A reflection of incompetence
The Editor, Sir:
Your editorial of Saturday, October 9 'Protecting Brand Jamaica' reinforces a persistent theme of the disconnection of management from the delivery of service. The dissatisfaction expressed by customers of the National Water Commission and the Jamaica Public Service, the allegations of the existence of graft in the public sector all beg for proactive and innovative management strategies.
While the Bank of Nova Scotia ought to be applauded for its prompt response to a recent customer complaint, and its assumed equally punctual realignment within the organisation, the incident reflected an admitted failure. Complaints of the poor delivery of services by the Registrar General's Department induced a response in the press, but one did not get a sense of clarity or candour. There was an insistence on protecting a system that is obviously not delivering the quality service the public expects.
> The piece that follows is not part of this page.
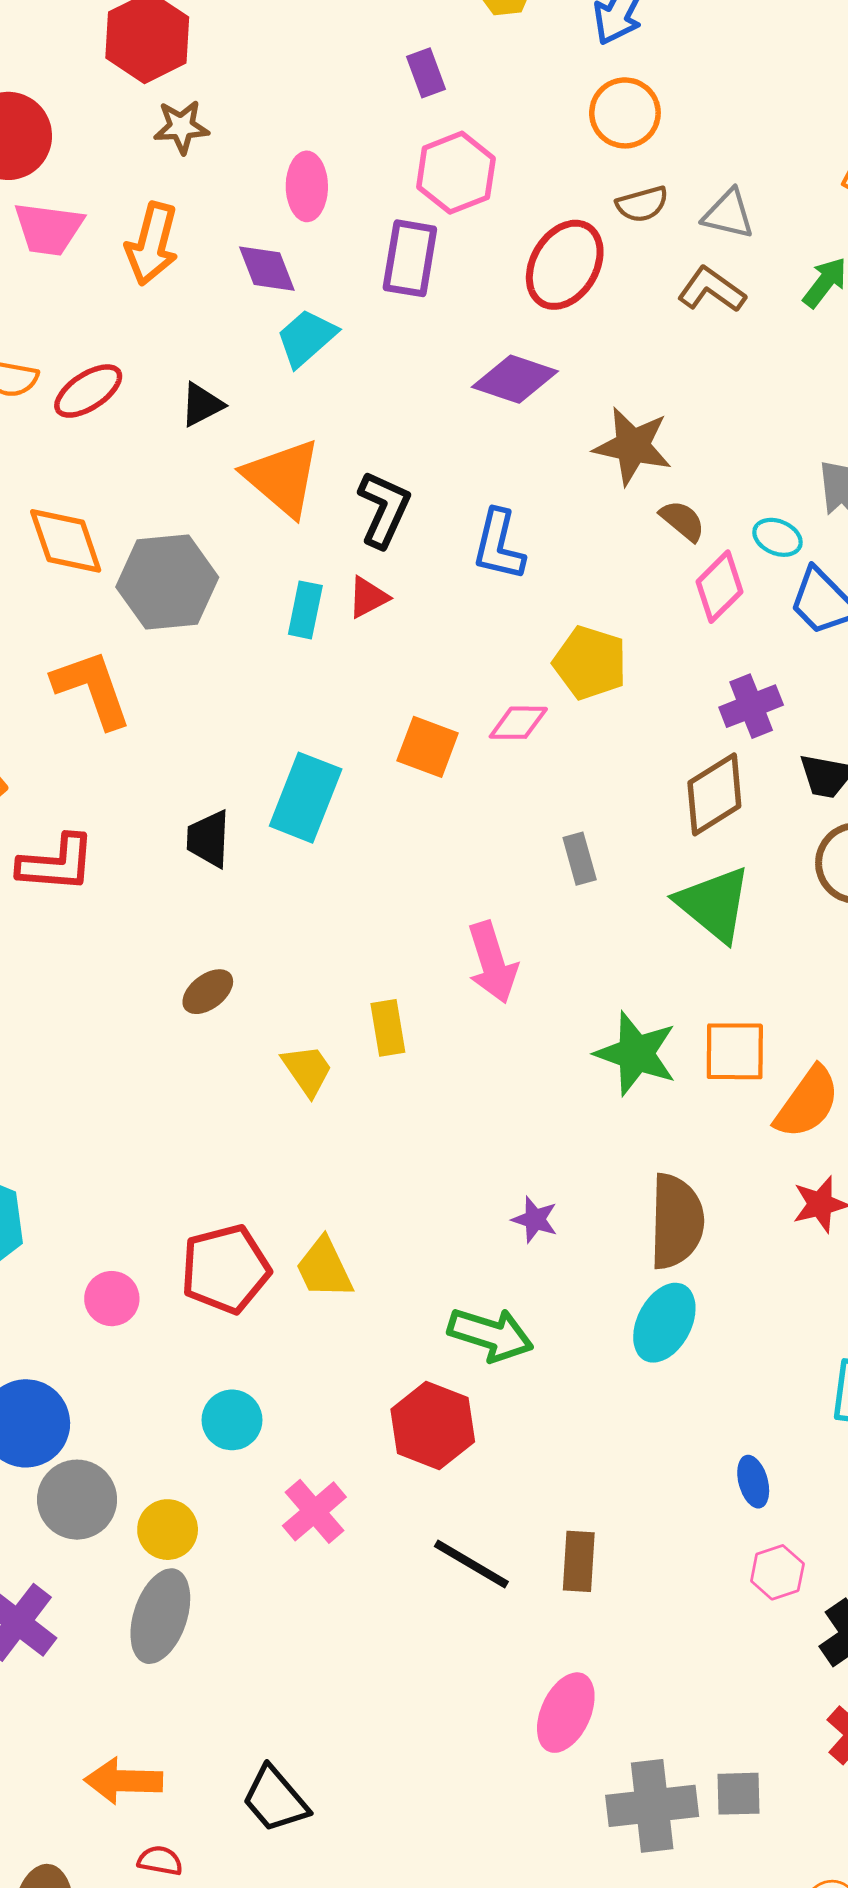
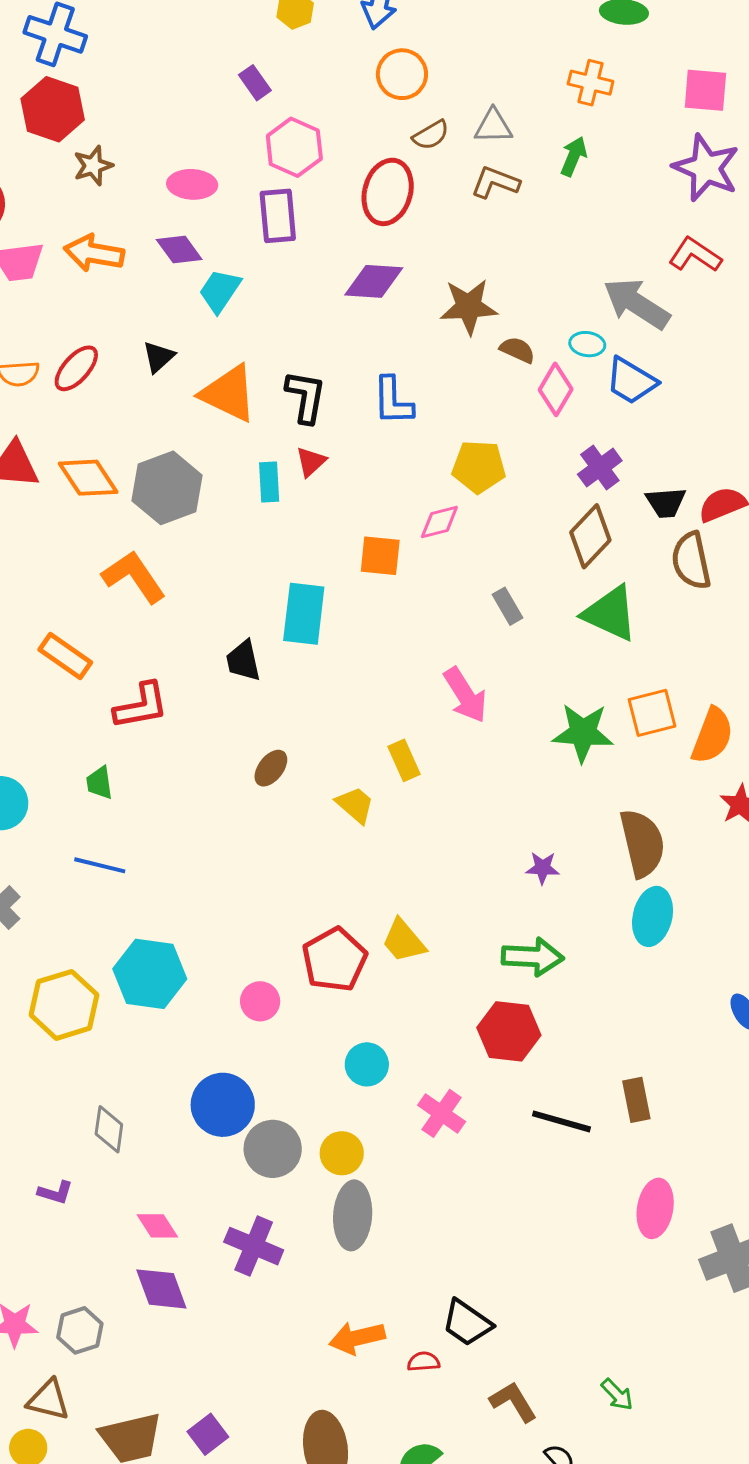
pink ellipse: (307, 186) -> (192, 184), turned -72
orange arrow: (152, 244) -> (94, 253), turned 100
red semicircle: (160, 1861) -> (424, 1362), moved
The problem of 'protecting Brand Jamaica' will persist because the managers of our resources have so far failed to implement common-sense solutions.
The first rule of branding is the control of the core components of the product. For this reason, a prudently-run organisation will not out-source its core components. A franchise, on the other hand, is open to indepen-dent operators under a set of rules that ensures the stability of the brand.
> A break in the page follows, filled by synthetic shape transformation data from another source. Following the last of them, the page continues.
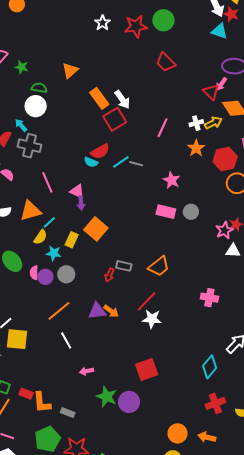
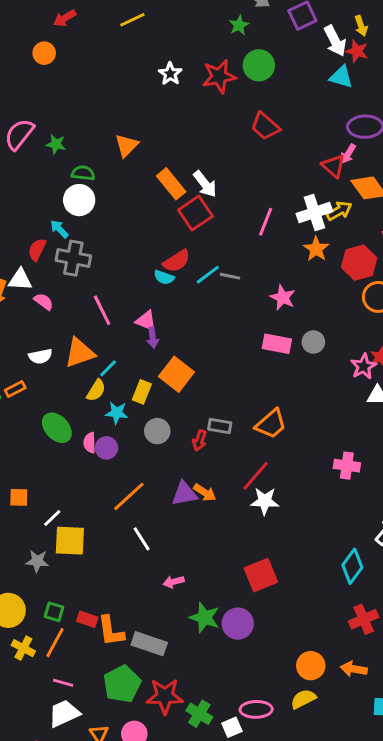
white cross: (196, 123) -> (314, 213), size x1.6
gray circle: (66, 274) -> (157, 431), moved
gray rectangle: (68, 413) -> (149, 644), size x1.6

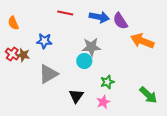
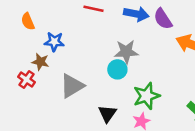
blue star: (44, 41) -> (54, 42), moved
red cross: (12, 54) -> (27, 80), moved
green star: (107, 82) -> (146, 96), size x1.5

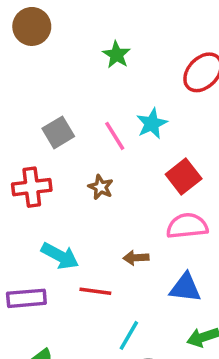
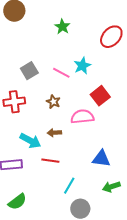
pink line: (115, 136) -> (61, 73), turned -30
pink semicircle: (187, 226) -> (82, 117), moved
brown arrow: (136, 258) -> (54, 133), moved

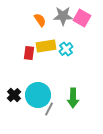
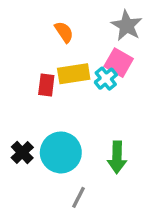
gray star: (63, 16) -> (127, 26), moved, turned 30
pink square: (82, 18) -> (119, 63), moved
gray line: (49, 109) -> (78, 197), moved

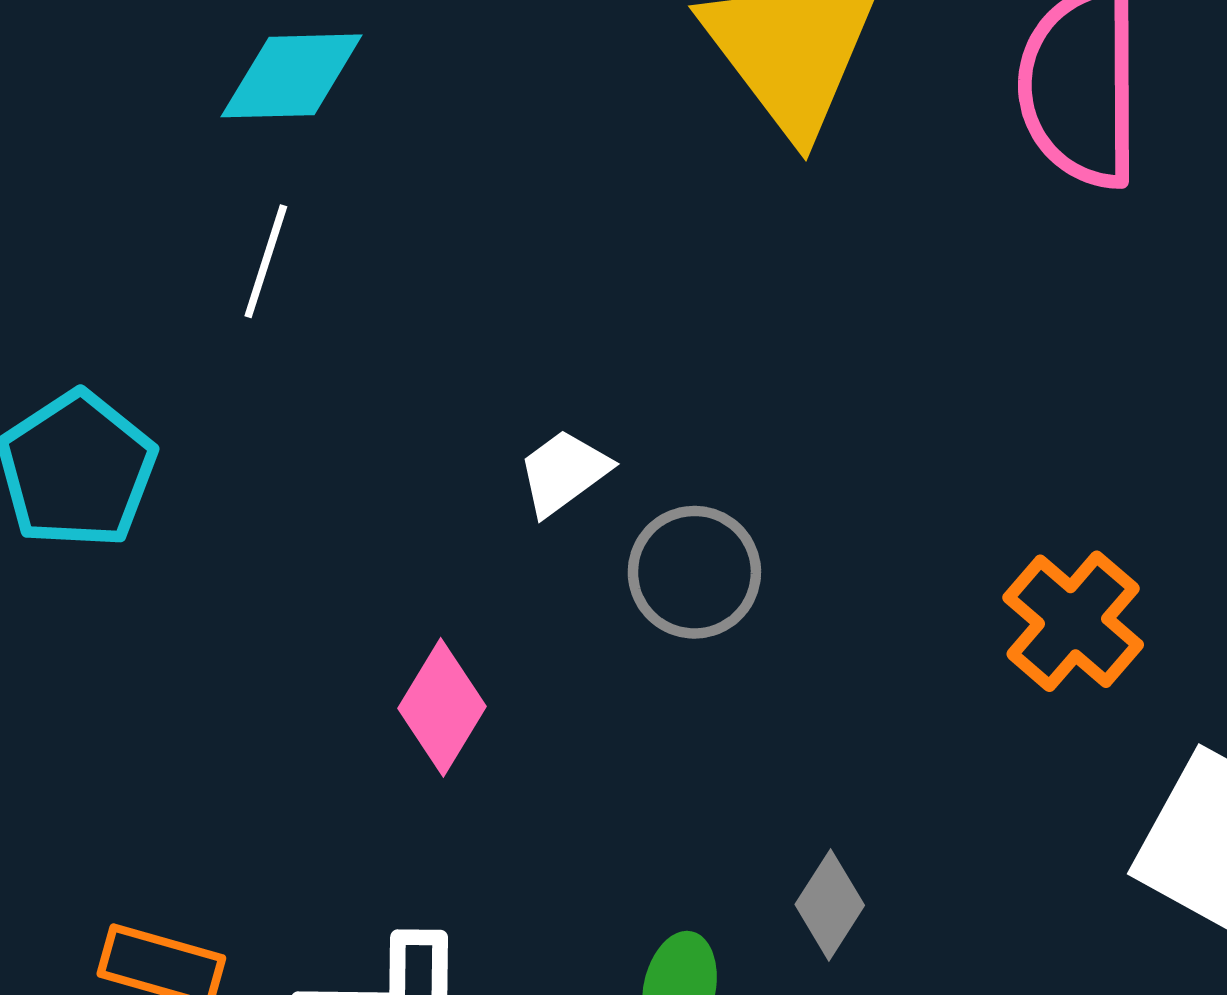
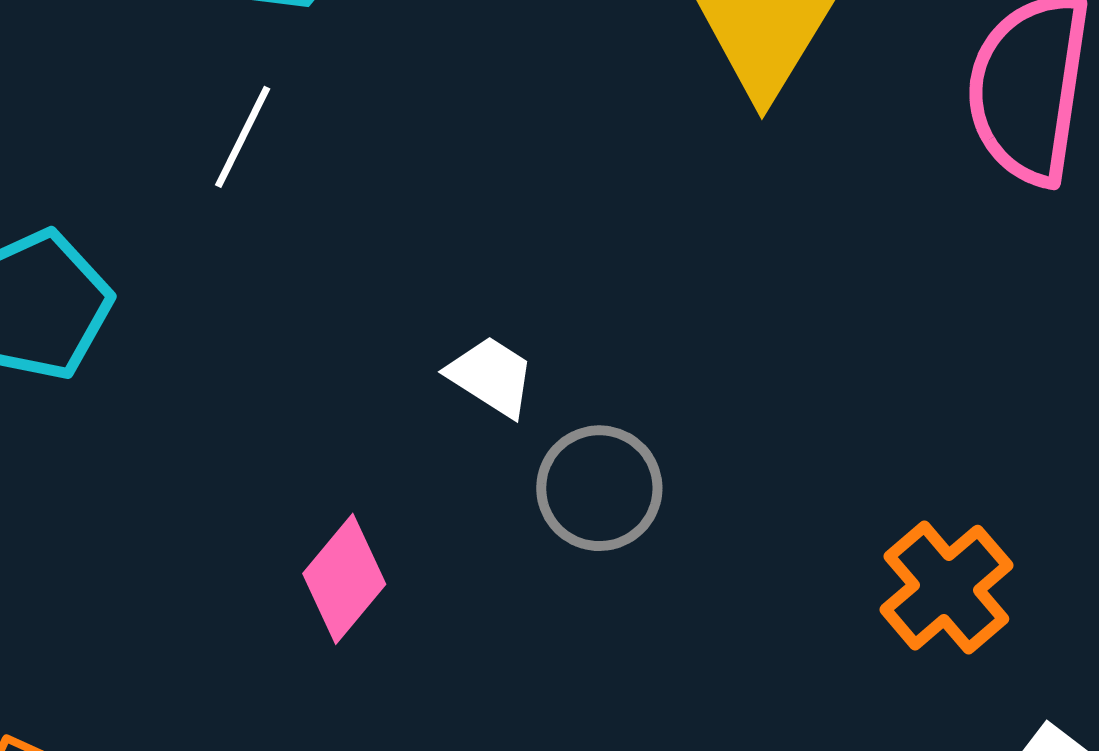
white trapezoid: (564, 472) -> (491, 376), turned 60

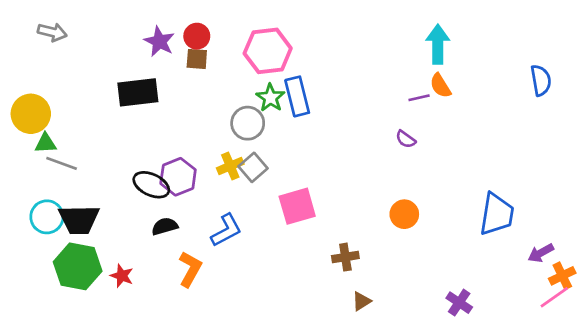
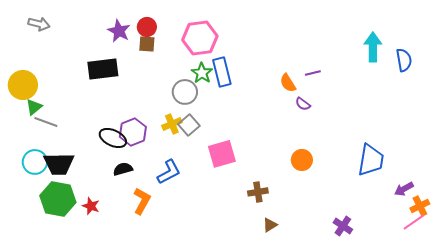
cyan arrow: (438, 44) -> (373, 47), moved
orange semicircle: (440, 86) -> (288, 83), moved
green triangle: (46, 143) -> (34, 107), turned -36

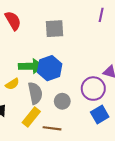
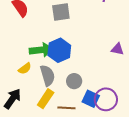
purple circle: (93, 89) -> (106, 99), moved
blue square: (100, 114) -> (91, 99), moved, turned -30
The administration of a corporation and a country are not exactly the same, but there are some similarities in the rules of how to administer core values.
It is expected that adequate investments are made to provide minimum standards at the least. Security guards at the ports of entries should have proper training and be encou-raged to maintain a code of conduct that reflects the professionalism the public expects. The reference of their unpreparedness and being uneducated is the sad manifestation of unresponsive management for at least a generation. There is enough blame to go around.
The collective 'we' are looking forward to the day when it does not take the appearance of a letter in the newspaper to elicit a response to a customer's complaint. The collective 'we' are looking forward to the day when managers will take full responsibility, and recognise that if the organisation consistently fails to deliver the service a customer expects, it has failed.
The collective 'we' are looking forward to the day when managers will recognise that if their charge is receiving negative press on a regular basis for the delivery of poor service, it is a direct reflection of their incompetence.